The signing of the Emancipation Proclamation was one such moment. Brown v. Board of Education was another. In each case, the civil rights of a minority were upheld in the face of a tyrannical majority.
And contrary to claims that such actions undermined our system of governance, each is a reflection of how the American government is intended to run. Indeed, the system of checks and balances the country's founders enshrined in the Constitution were established specifically to protect against the tyranny of the majority.
It wasn't the people's legislative branch that enacted the Emancipation Proclamation -- it was signed unilaterally by Abraham Lincoln. (The legislature tried majority decision-making on the issue of slavery, and scores were killed in the violent events known as Bleeding Kansas.) Likewise, Brown v. Board of Education was an act of the Supreme Court, abolishing segregated education. (If Sarah Palin were alive at the time, one wonders if she would have said it was "frustrating" to see "that third branch of government undoing the will of the people," as she did following the Prop 8 repeal.)

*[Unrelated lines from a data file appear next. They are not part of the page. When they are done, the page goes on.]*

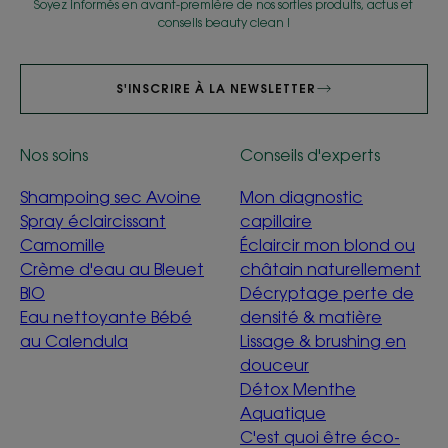
Soyez informés en avant-première de nos sorties produits, actus et
conseils beauty clean !
S'INSCRIRE À LA NEWSLETTER
Nos soins
Conseils d'experts
Shampoing sec Avoine
Mon diagnostic
Spray éclaircissant
capillaire
Camomille
Éclaircir mon blond ou
Crème d'eau au Bleuet
châtain naturellement
BIO
Décryptage perte de
Eau nettoyante Bébé
densité & matière
au Calendula
Lissage & brushing en
douceur
Détox Menthe
Aquatique
C'est quoi être éco-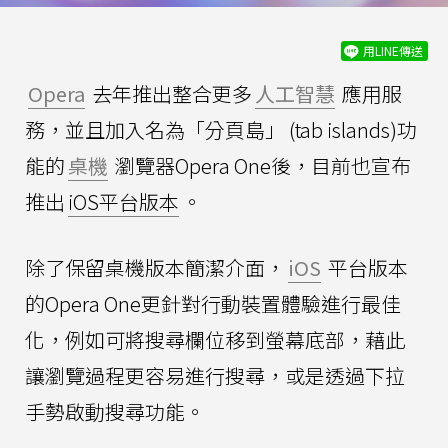
用LINE傳送
Opera
去年推出整合更多
人工智慧
應用服
務，並且加入名為「分頁島」 (tab islands)功
能的
桌機
瀏覽器Opera One後，目前也宣布
推出
iOS平台版本
。
除了保留桌機版本簡潔介面，
iOS
平台版本
的Opera One更針對行動裝置體驗進行最佳
化，例如可將搜尋欄位移到螢幕底部，藉此
讓瀏覽過程更容易進行搜尋，或是透過下拉
手勢啟動搜尋功能。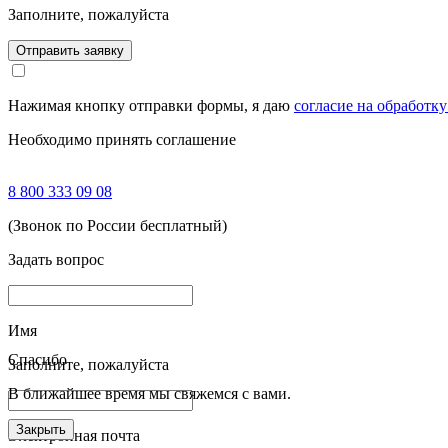
Заполните, пожалуйста
Отправить заявку
Нажимая кнопку отправки формы, я даю
согласие на обработк
Необходимо принять соглашение
8 800 333 09 08
(Звонок по России бесплатный)
Задать вопрос
Имя
Спасибо
Заполните, пожалуйста
В ближайшее время мы свяжемся с вами.
Закрыть
Электронная почта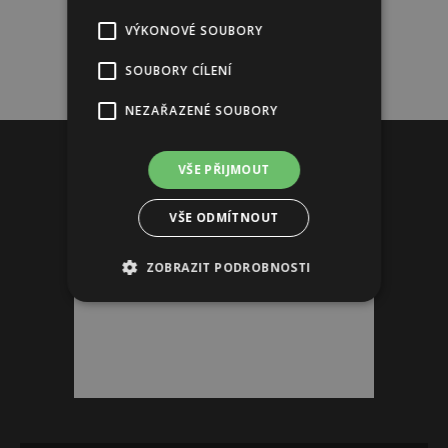
VÝKONOVÉ SOUBORY
SOUBORY CÍLENÍ
NEZAŘAZENÉ SOUBORY
Reklama
VŠE PŘIJMOUT
VŠE ODMÍTNOUT
ZOBRAZIT PODROBNOSTI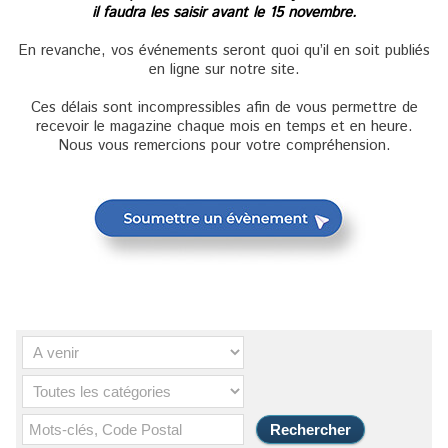
il faudra les saisir avant le 15 novembre.
En revanche, vos événements seront quoi qu’il en soit publiés
en ligne sur notre site.
Ces délais sont incompressibles afin de vous permettre de
recevoir le magazine chaque mois en temps et en heure.
Nous vous remercions pour votre compréhension.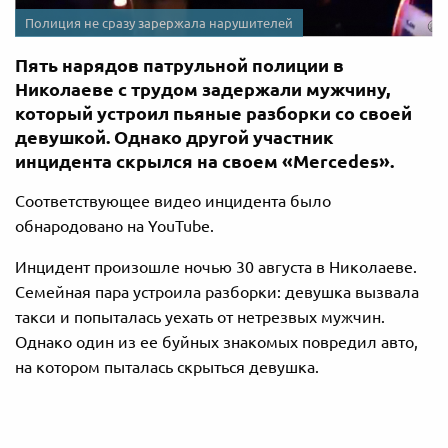
Полиция не сразу зарержала нарушителей
Пять нарядов патрульной полиции в
Николаеве с трудом задержали мужчину,
который устроил пьяные разборки со своей
девушкой. Однако другой участник
инцидента скрылся на своем «Mercedes».
Соответствующее видео инцидента было
обнародовано на YouTube.
Инцидент произошле ночью 30 августа в Николаеве.
Семейная пара устроила разборки: девушка вызвала
такси и попыталась уехать от нетрезвых мужчин.
Однако один из ее буйных знакомых повредил авто,
на котором пыталась скрыться девушка.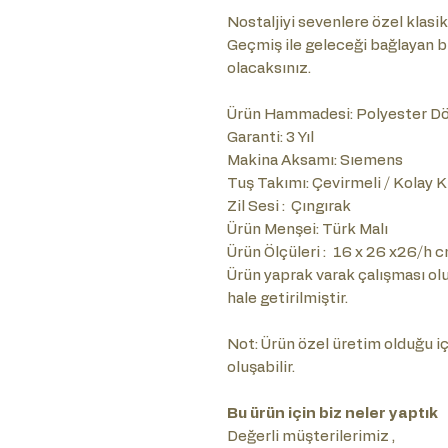
Nostaljiyi sevenlere özel klasik 
Geçmiş ile geleceği bağlayan 
olacaksınız.
Ürün Hammadesi: Polyester 
Garanti: 3 Yıl
Makina Aksamı: Sıemens
Tuş Takımı: Çevirmeli / Kolay K
Zil Sesi : Çıngırak
Ürün Menşei: Türk Malı
Ürün Ölçüleri : 16 x 26 x26/h 
Ürün yaprak varak çalışması olu
hale getirilmiştir.
Not: Ürün özel üretim olduğu içi
oluşabilir.
Bu ürün için biz neler yaptık
Değerli müşterilerimiz ,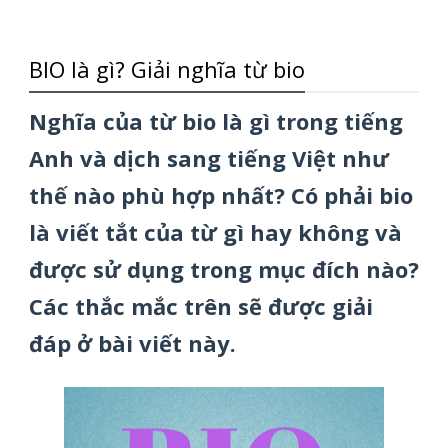
BIO là gì? Giải nghĩa từ bio
Nghĩa của từ bio là gì trong tiếng
Anh và dịch sang tiếng Việt như
thế nào phù hợp nhất? Có phải bio
là viết tắt của từ gì hay không và
được sử dụng trong mục đích nào?
Các thắc mắc trên sẽ được giải
đáp ở bài viết này.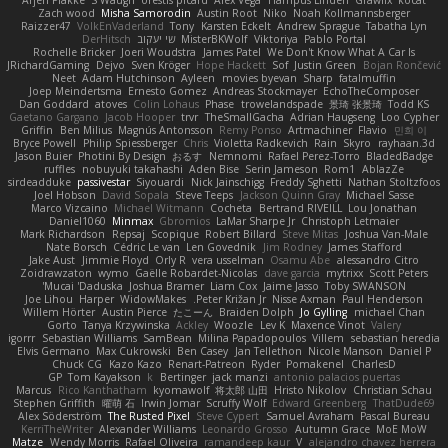
Zach wood
Misha Samorodin
Austin Root
Niko
Noah Kollmannsberger
Raizzer47
VolkEnVaderland
Tony
Karsten Eckelt
Andrew Sprague
Tabatha Lyn
Pablo Portal
Viktoriya
MisterBKWolf
שי יעקוב
DerHitsch
Rochelle Bricker
Joeri Woudstra
James Patel
We Don't Know What A Car Is
JRichardGaming
Dejvo
Sven Kröger
Hope Hackett
Sof
Justin Green
Bojan Rončević
Neet
Adam Hutchinson
Ayleen
movies byevan
Sharp
fatalmuffin
Joep Meindertsma
Ernesto Gomez
Andreas Stockmayer
EchoTheComposer
Dan Goddard
atoves
Colin Lohaus
Phase
trowelandspade
景琦 张景琦
Todd KS
Gaetano Gargano
Jacob Hooper
trvr
TheSmallGacha
Adrian Haugseng
Loo Cypher
Griffin
Ben Milius
Magnús Antonsson
Remy Ponso
Artmachiner
Flavio
민희 이
Bryce Powell
Philip Spiessberger
Chris
Violetta Radkevich
Rain
Skyro
rayhaan.3d
Jason Buier
Photini By Design
おるす
Nemnomi
Rafael Perez-Torro
BladedBadge
ruffles
nobuyuki takahashi
Aden Bise
Serin Jameson
Rom1
AblazZe
sirdeadduke
passivestar
Siyouardi
Nick Jainschigg
Freddy Sghetti
Nathan Stoltzfoos
Joel Hobson
David Sopala
Steve Teeps
Jackson Quinn Gray
Michael Sasse
Marco Vizcaino
Michael Witmann
Cocheta
Bertrand RIVEILL
Lou Jonathan
Daniel1060
Minmax
Gbromios
LaMar Sharpe Jr
Christoph Letmaier
Mark Richardson
Repsaj
Scopique
Robert Billard
Steve Mitas
Joshua Van-Male
Nate Borsch
Cédric Le van
Len Govednik
Jim Rodney
James Stafford
Jake Aust
Jimmie Floyd
Orly R
vera usselman
Osamu Abe
alessandro Citro
Zoidrawzaton
wymo
Gaëlle Robardet-Nicolas
dave garcia
mytrixx
Scott Peters
Mucai 'Daduska'
Joshua Bramer
Liam Cox
Jaime Jasso
Toby SWANSON
Joe Lihou
Harper
WidowMakes
Peter Križan Jr.
Nisse Axman
Paul Henderson
Willem Hörter
Austin Pierce
たこーん
Braiden Dolph
Jo Gylling
michael Chan
Gorto
Tanya Krzywinska
Ackley
Woozle
Lev K
Maxence Vinot
Valery
igorrr
Sebastian Williams
SamBean
Milina Papadopoulos
Villem
sebastian heredia
Elvis Germano
Max Cukrowski
Ben Casey
Jan Tellethon
Nicole Manson
Daniel P
Chuck CG
Kazo Kazo
Renart-Patreon
Ryder
Pomakenel
CharlesD
GP
Tom Kayakson
k
Bertinger
jack manzi
antonio palacios puertas
Marcus
Rico Kanthatham
kyomawolf
将太郎 山田
Hristo Nikolov
Christian Schau
Stephen Griffith
曜萌 石
Irwin Jomar
Scruffy Wolf
Edward Greenberg
ThatDude69
Alex Söderström
The Rusted Pixel
Steve Cypert
Samuel Avraham
Pascal Bureau
KerriTheWriter
Alexander Williams
Leonardo Grosso
Autumn Grace
MoE MoW
Matze
Wendy Morris
Rafael Oliveira
ramandeep kaur
V
alejandro chavez herrera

The Congress may directly represent the people, but proper government of the country necessarily extends beyond those 535 individuals and the majority of their constituents. Americans have always tried to undermine the opposition by claiming popular support. In the struggle for racial equality, it was common to declare the precedence of states' rights over federal action -- a strategy intended to constrict the applicable majority for decision-making. In the late 1960s, President Richard Nixon introduced a difficult to identify Silent Majority, who provided the president with political cover in the years preceding his 1972 re-election.